Cooling-rate effects in a model of (ideal?) glass

TL;DR

This study uses Monte Carlo simulations to explore how different cooling rates affect the transition to glassy or crystalline states in a 3D Ising model with four-spin interactions, revealing an ideal glass transition and the impact of heterogeneity.

Contribution

It demonstrates the existence of an ideal glass transition in a 3D Ising model with four-spin interactions and analyzes how cooling rates influence the final state, including heterogeneity effects.

Findings

Slow cooling leads to crystalline states.

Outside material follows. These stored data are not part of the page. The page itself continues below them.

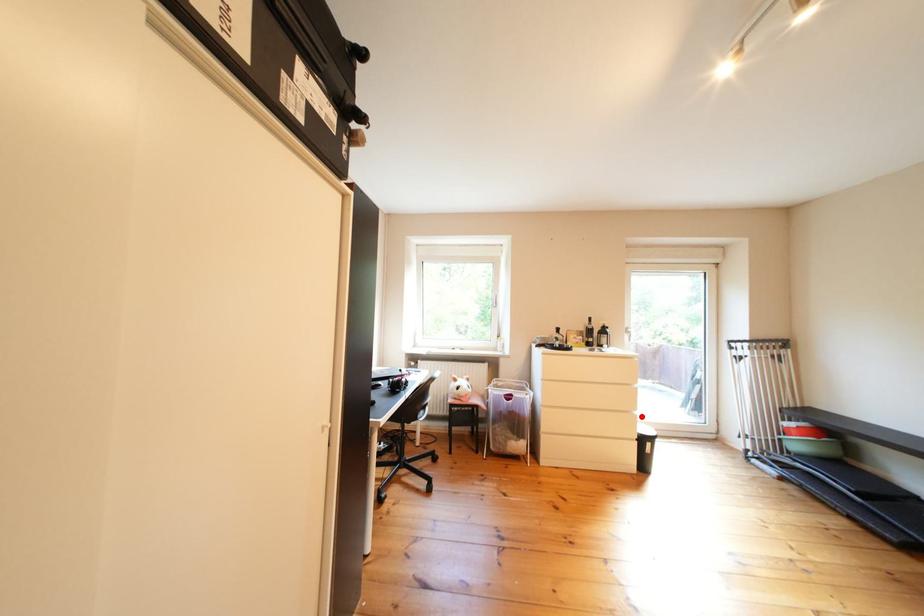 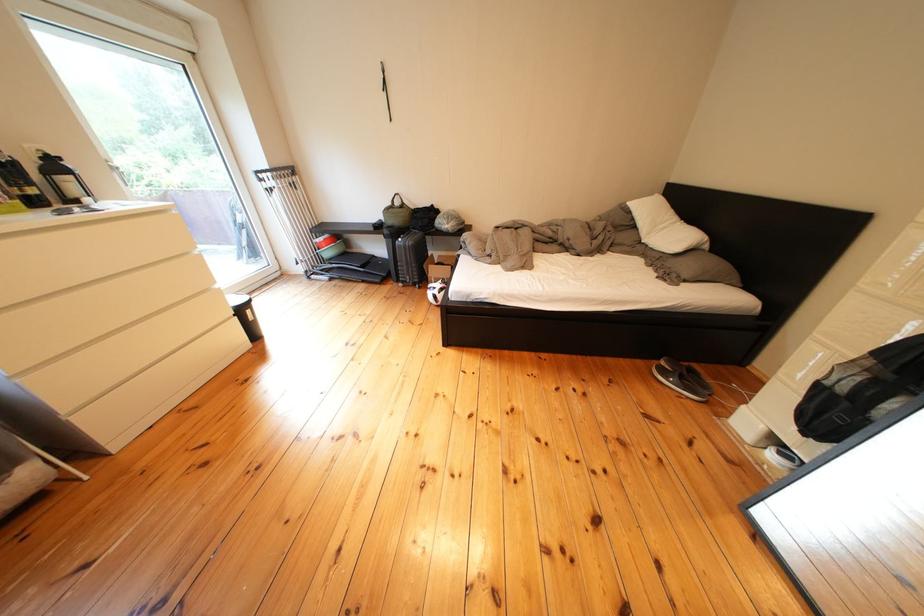 Question: I am providing you with two images of the same scene from different viewpoints. A red point is shown in image1. For the corresponding object point in image2, is it positioned nearer or farther from the camera?

Choices:
 (A) Nearer
 (B) Farther

Answer: (A) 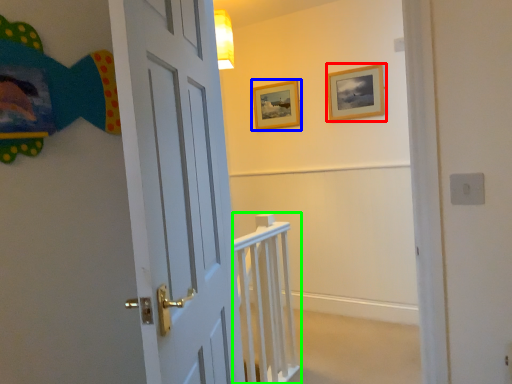 Question: Considering the real-world distances, which object is farthest from picture frame (highlighted by a red box)? picture frame (highlighted by a blue box) or rail (highlighted by a green box)?

Choices:
 (A) picture frame
 (B) rail

Answer: (B) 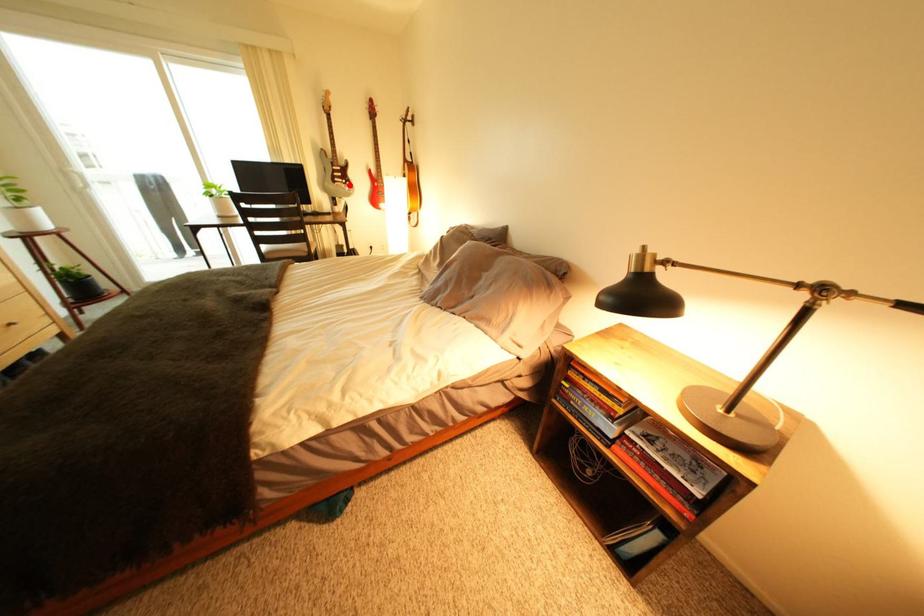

Fast cooling results in glassy states.

The model exhibits an ideal glass transition at low cooling rates.

Abstract

Using Monte Carlo simulations we study cooling-rate effects in a three-dimensional Ising model with four-spin interaction. During coarsening, this model develops growing energy barriers which at low temperature lead to very slow dynamics. We show that the characteristic zero-temperature length increases very slowly with the inverse cooling rate, similarly to the behaviour of ordinary glasses. For computationally accessible cooling rates the model undergoes an ideal glassy transition, i.e., the glassy transition for very small cooling rate coincides a thermodynamic singularity. We also study cooling of this model with a certain fraction of spins fixed. Due to such heterogeneous crystalization seeds the final state strongly depends on the cooling rate.Only for sufficiently fast cooling rate does the system end up in a glassy state while slow cooling inevitably leads to a crystal phase.